Data for this exercise:
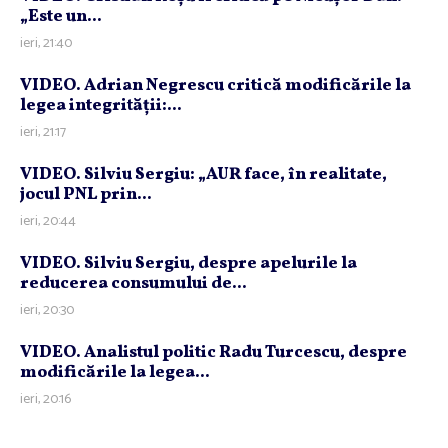
„Este un...
ieri, 21:40
VIDEO. Adrian Negrescu critică modificările la
legea integrităţii:...
ieri, 21:17
VIDEO. Silviu Sergiu: „AUR face, în realitate,
jocul PNL prin...
ieri, 20:44
VIDEO. Silviu Sergiu, despre apelurile la
reducerea consumului de...
ieri, 20:30
VIDEO. Analistul politic Radu Turcescu, despre
modificările la legea...
ieri, 20:16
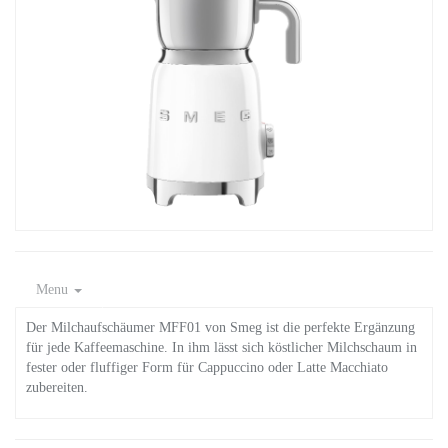
Menu
Der Milchaufschäumer MFF01 von Smeg ist die perfekte Ergänzung
für jede Kaffeemaschine. In ihm lässt sich köstlicher Milchschaum in
fester oder fluffiger Form für Cappuccino oder Latte Macchiato
zubereiten.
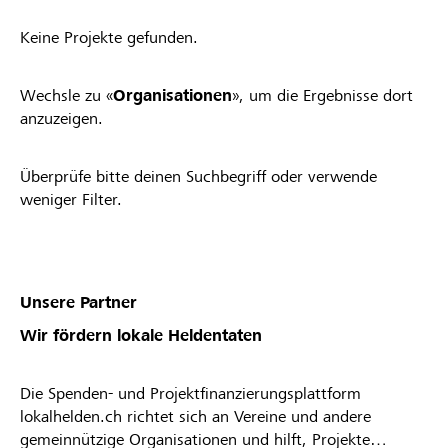
Keine Projekte gefunden.
Wechsle zu «
Organisationen
», um die Ergebnisse dort
anzuzeigen.
Überprüfe bitte deinen Suchbegriff oder verwende
weniger Filter.
Unsere Partner
Wir fördern lokale Heldentaten
Die Spenden- und Projektfinanzierungsplattform
lokalhelden.ch richtet sich an Vereine und andere
gemeinnützige Organisationen und hilft, Projekte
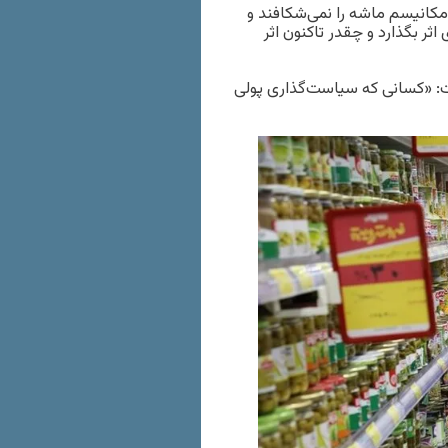
مکانیسم ماشه را نمی‌شکافند و
ثر بگذارد و چقدر تاکنون اثر
ت: «کسانی که سیاست‌گذاری پولی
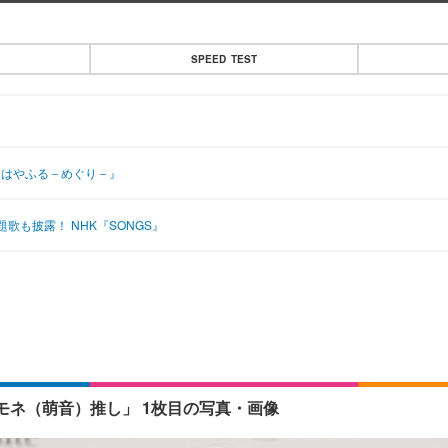
SPEED TEST
ちはやふる－めぐり－』
も披露！ NHK『SONGS』
ネ（萌音）推し」 1枚目の写真・画像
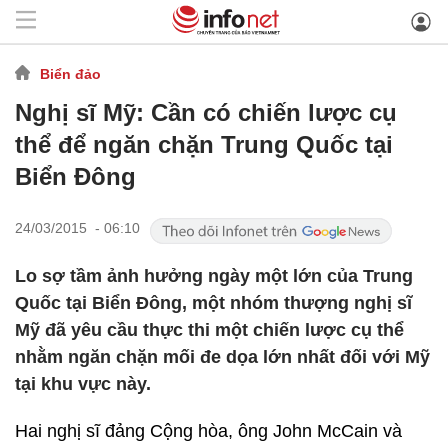
Biển đảo
Nghị sĩ Mỹ: Cần có chiến lược cụ
thể để ngăn chặn Trung Quốc tại
Biển Đông
24/03/2015 - 06:10
Lo sợ tầm ảnh hưởng ngày một lớn của Trung
Quốc tại Biển Đông, một nhóm thượng nghị sĩ
Mỹ đã yêu cầu thực thi một chiến lược cụ thể
nhằm ngăn chặn mối đe dọa lớn nhất đối với Mỹ
tại khu vực này.
Hai nghị sĩ đảng Cộng hòa, ông John McCain và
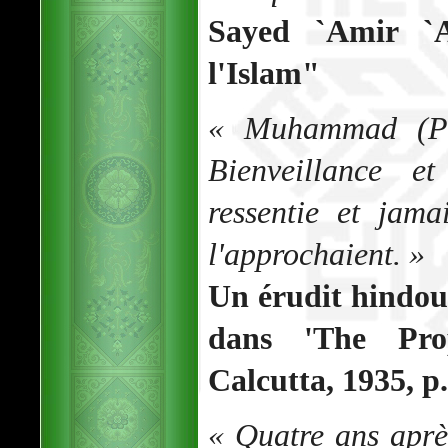
Sayed `Amir `A
l'Islam"
« Muhammad (PB
Bienveillance e
ressentie et jam
l'approchaient. »
Un érudit hindo
dans 'The Pro
Calcutta, 1935, p
« Quatre ans aprè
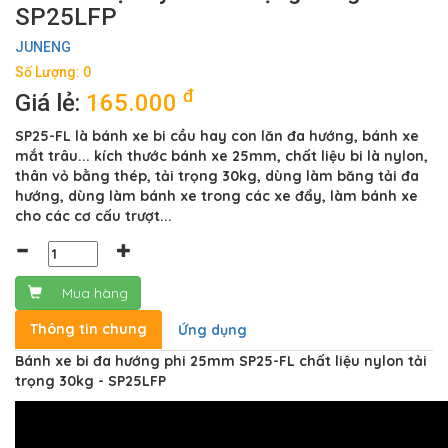
SP25LFP
JUNENG
Số Lượng: 0
đ
Giá lẻ:
165.000
SP25-FL là bánh xe bi cầu hay con lăn đa hướng, bánh xe
mắt trâu... kích thước bánh xe 25mm, chất liệu bi là nylon,
thân vỏ bằng thép, tải trọng 30kg, dùng làm băng tải đa
hướng, dùng làm bánh xe trong các xe đẩy, làm bánh xe
cho các cơ cấu trượt...
Mua hàng
Thông tin chung
Ứng dụng
Bánh xe bi đa hướng phi 25mm SP25-FL chất liệu nylon tải
trọng 30kg - SP25LFP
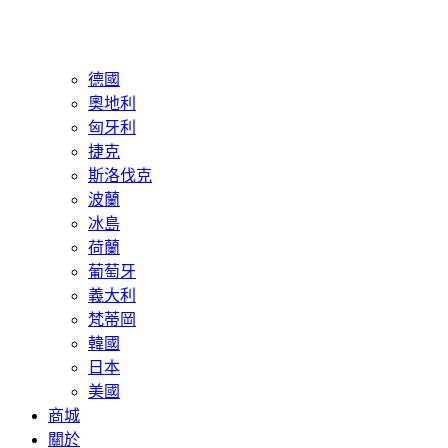
德國
奧地利
匈牙利
捷克
斯洛伐克
波蘭
冰島
荷蘭
葡萄牙
義大利
梵蒂岡
韓國
日本
美國
商城
關於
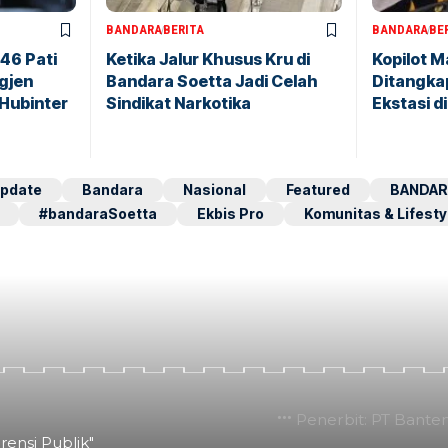
BANDARA
BERITA
BANDARA
BE
146 Pati
Ketika Jalur Khusus Kru di
Kopilot M
igjen
Bandara Soetta Jadi Celah
Ditangkap
 Hubinter
Sindikat Narkotika
Ekstasi d
pdate
Bandara
Nasional
Featured
BANDAR
#bandaraSoetta
Ekbis Pro
Komunitas & Lifesty
Penerbit: PT Bante
rensi Publik"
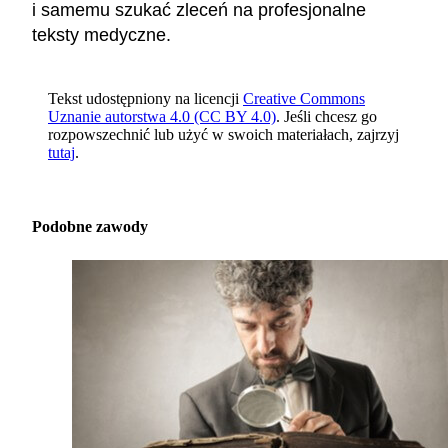
i samemu szukać zleceń na profesjonalne
teksty medyczne.
Tekst udostępniony na licencji
Creative Commons
Uznanie autorstwa 4.0 (CC BY 4.0)
. Jeśli chcesz go
rozpowszechnić lub użyć w swoich materiałach, zajrzyj
tutaj
.
Podobne zawody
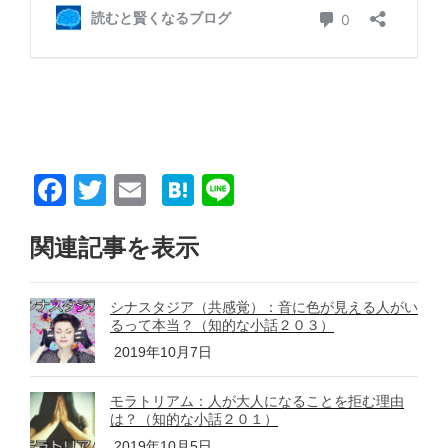
F
T
E
H
Li
a
wi
m
at
n
関連記事を表示
c
tt
ail
e
e
e
er
n
シナスタジア（共感覚）：音に色が見える人がい
b
a
るって本当？（知的な小話２０３）
o
2019年10月7日
o
モラトリアム：人が大人になることを拒む理由
k
は？（知的な小話２０１）
2019年10月5日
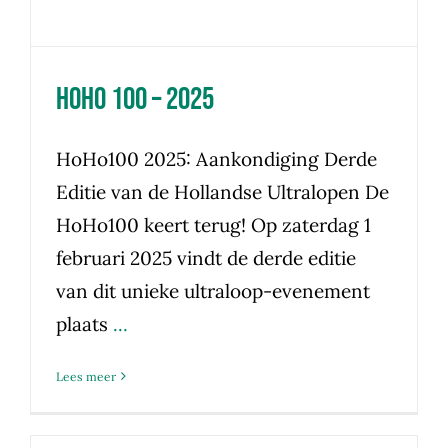
HoHo 100 – 2025
HoHo100 2025: Aankondiging Derde
Editie van de Hollandse Ultralopen De
HoHo100 keert terug! Op zaterdag 1
februari 2025 vindt de derde editie
van dit unieke ultraloop-evenement
plaats
...
Lees meer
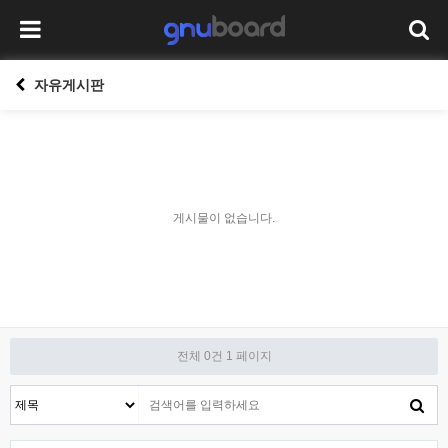
자유게시판
게시물이 없습니다.
전체 0건
1 페이지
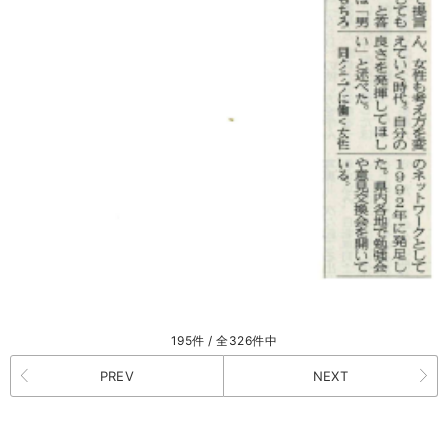
195件 / 全326件中
PREV
NEXT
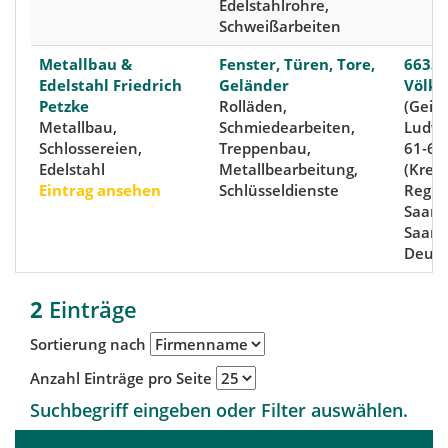
Edelstahlrohre,
Schweißarbeiten
Metallbau &
Fenster, Türen, Tore,
6633
Edelstahl Friedrich
Geländer
Völkl
Petzke
Rolläden,
(Geisl
Metallbau,
Schmiedearbeiten,
Ludwe
Schlossereien,
Treppenbau,
61-63
Edelstahl
Metallbearbeitung,
(Kreis
Eintrag ansehen
Schlüsseldienste
Regio
Saarb
Saarl
Deuts
2
Einträge
Sortierung nach
Anzahl Einträge pro Seite
Suchbegriff eingeben oder Filter auswählen.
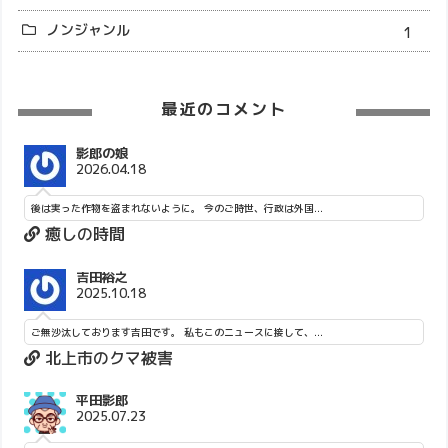
ノンジャンル
1
最近のコメント
影郎の娘
2026.04.18
後は実った作物を盗まれないように。 今のご時世、行政は外国...
癒しの時間
吉田裕之
2025.10.18
ご無沙汰しております吉田です。 私もこのニュースに接して、...
北上市のクマ被害
平田影郎
2025.07.23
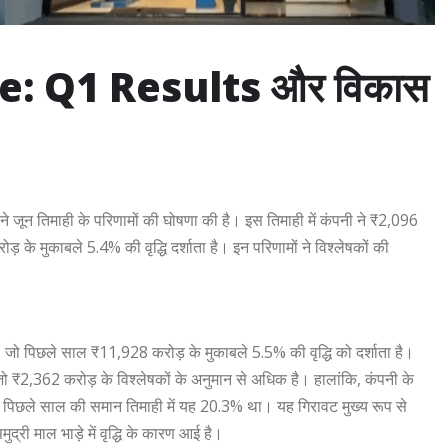
e: Q1 Results और विकास
ने जून तिमाही के परिणामों की घोषणा की है। इस तिमाही में कंपनी ने ₹2,096
 के मुकाबले 5.4% की वृद्धि दर्शाता है। इन परिणामों ने विश्लेषकों की
ो पिछले साल ₹11,928 करोड़ के मुकाबले 5.5% की वृद्धि को दर्शाता है।
2,362 करोड़ के विश्लेषकों के अनुमान से अधिक है। हालांकि, कंपनी के
 पिछले साल की समान तिमाही में यह 20.3% था। यह गिरावट मुख्य रूप से
्री माल भाड़े में वृद्धि के कारण आई है।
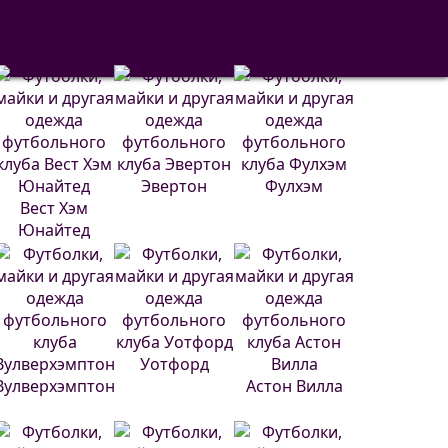
Сельта
Вильярреал
Реал Сосьедад
Эвертон
Фулхэм
Вест Хэм
Юнайтед
Уотфорд
Вулверхэмптон
Астон Вилла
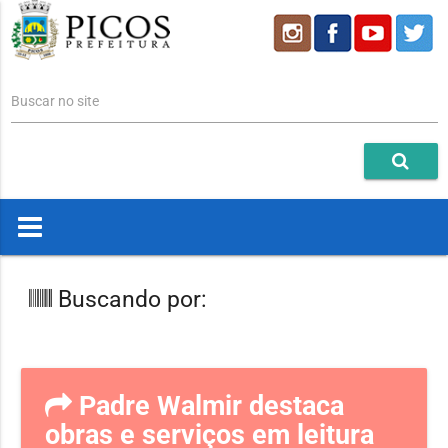
Buscar no site
Buscando por:
Padre Walmir destaca
obras e serviços em leitura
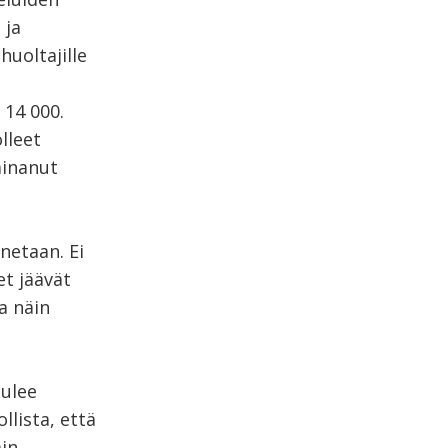
 ja
huoltajille
 14 000.
lleet
ainanut
netaan. Ei
et jäävät
a näin
tulee
lista, että
min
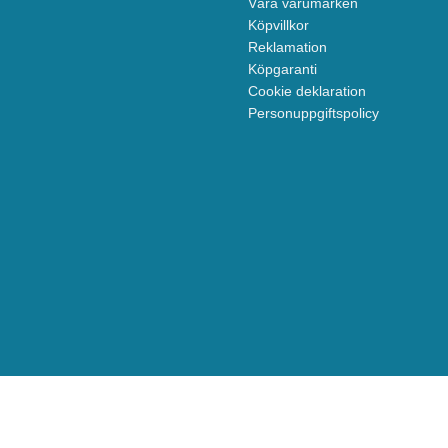
Våra varumärken
Köpvillkor
Reklamation
Köpgaranti
Cookie deklaration
Personuppgiftspolicy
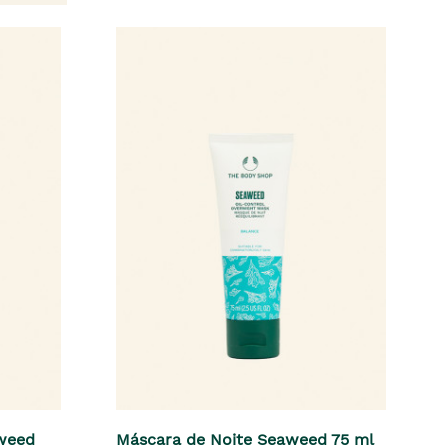
aweed
Máscara de Noite Seaweed 75 ml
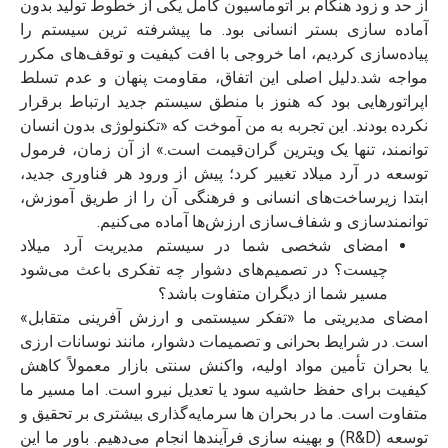
از حد و زود هنگام بر اتوماسیون کامل یکی از خطوط تولید بدون
آماده‌ سازی بستر انسانی بود. ما پیشرفته‌ ترین سیستم را
پیاده‌سازی کردیم، اما خروجی با افت کیفیت و توقف‌های مکرر
مواجه شد.
دلیل اصلی این اتفاق، مقاومت پنهان و عدم تسلط
اپراتورهایی بود که هنوز با منطق سیستم جدید ارتباط برقرار
نکرده بودند. این تجربه به من آموخت که «تکنولوژی بدون انسان
توانمند، تنها یک ویترین گران‌قیمت است.»
از آن زمان، فرمول
توسعه در آرد میلاد تغییر کرد؛ پیش از ورود هر فناوری جدید،
ابتدا زیرساخت‌های انسانی و فرهنگی آن را از طریق آموزش،
توانمندسازی و شفاف‌سازی ارزش‌ها آماده می‌کنیم.
امضای شخصی شما در سیستم مدیریت آرد میلاد
چیست؟ در تصمیم‌های دشوار چه تفکری باعث می‌شود
مسیر شما از دیگران متفاوت باشد؟
امضای مدیریتی ما «تفکر سیستمی و ارزش‌ آفرینی متقابل»
است. در شرایط بحرانی و تصمیمات دشوار، مانند نوسانات ارزی
یا بحران تأمین مواد اولیه، واکنش سنتی بازار معمولاً کاهش
کیفیت برای حفظ حاشیه سود یا تعدیل نیرو است.
اما مسیر ما
متفاوت است. ما در بحران‌ ها سرمایه‌گذاری بیشتری بر تحقیق و
توسعه (R&D) و بهینه‌ سازی فرآیندها انجام می‌دهیم. باور ما این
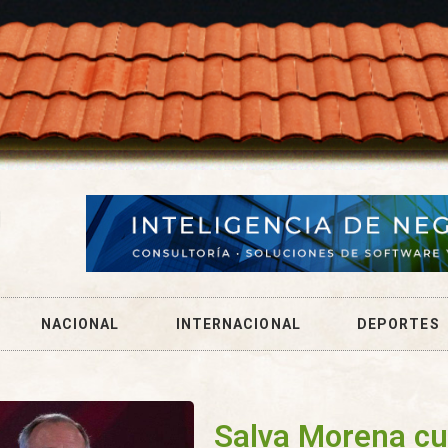
NACIONAL
INTERNACIONAL
DEPORTES
Salva Morena cu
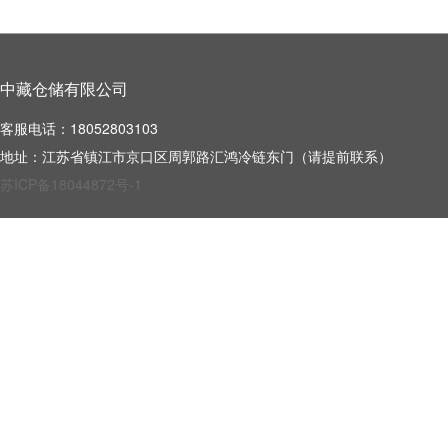
中藏仓储有限公司
客服电话：18052803103
地址：江苏省镇江市京口区周郭路汇鸿冷链东门（请提前联系）
苏ICP备18044872号-1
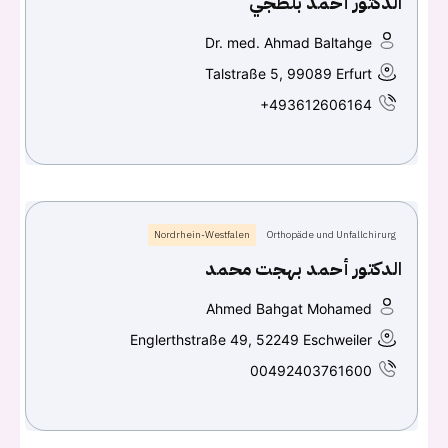
الدكتور أحمد بلطجي
Continue with
Facebook
Dr. med. Ahmad Baltahge
Continue with
Google
Talstraße 5, 99089 Erfurt
+493612606164
Nordrhein-Westfalen
Orthopäde und Unfallchirurg
الدكتور أحمد بهجت محمد
Ahmed Bahgat Mohamed
Englerthstraße 49, 52249 Eschweiler
00492403761600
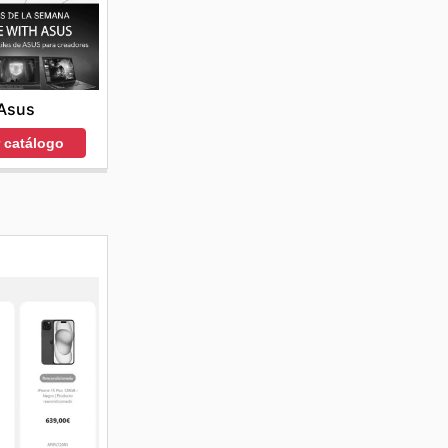
Asus
r catálogo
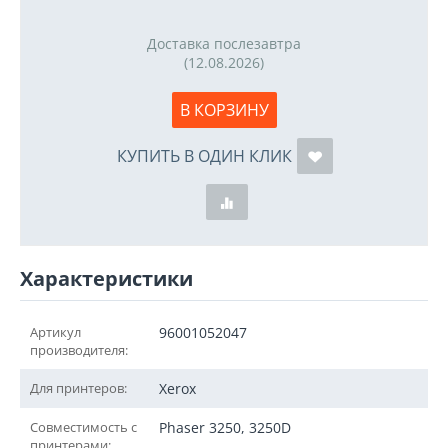
Доставка послезавтра
(12.08.2026)
В КОРЗИНУ
КУПИТЬ В ОДИН КЛИК
Характеристики
Артикул
96001052047
производителя:
Для принтеров:
Xerox
Совместимость с
Phaser 3250, 3250D
принтерами:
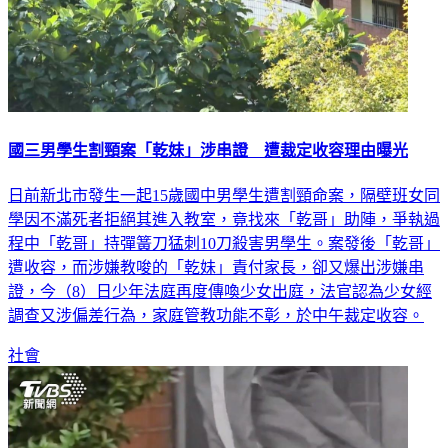
國三男學生割頸案「乾妹」涉串證 遭裁定收容理由曝光
日前新北市發生一起15歲國中男學生遭割頸命案，隔壁班女同
學因不滿死者拒絕其進入教室，竟找來「乾哥」助陣，爭執過
程中「乾哥」持彈簧刀猛刺10刀殺害男學生。案發後「乾哥」
遭收容，而涉嫌教唆的「乾妹」責付家長，卻又爆出涉嫌串
證，今（8）日少年法庭再度傳喚少女出庭，法官認為少女經
調查又涉偏差行為，家庭管教功能不彰，於中午裁定收容。
社會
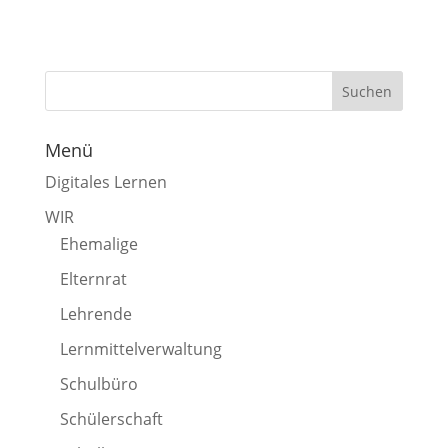
Menü
Digitales Lernen
WIR
Ehemalige
Elternrat
Lehrende
Lernmittelverwaltung
Schulbüro
Schülerschaft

Task objective: In the data above, tally the lines that contain the string "hướng" and give that figure alone.

Task response: 3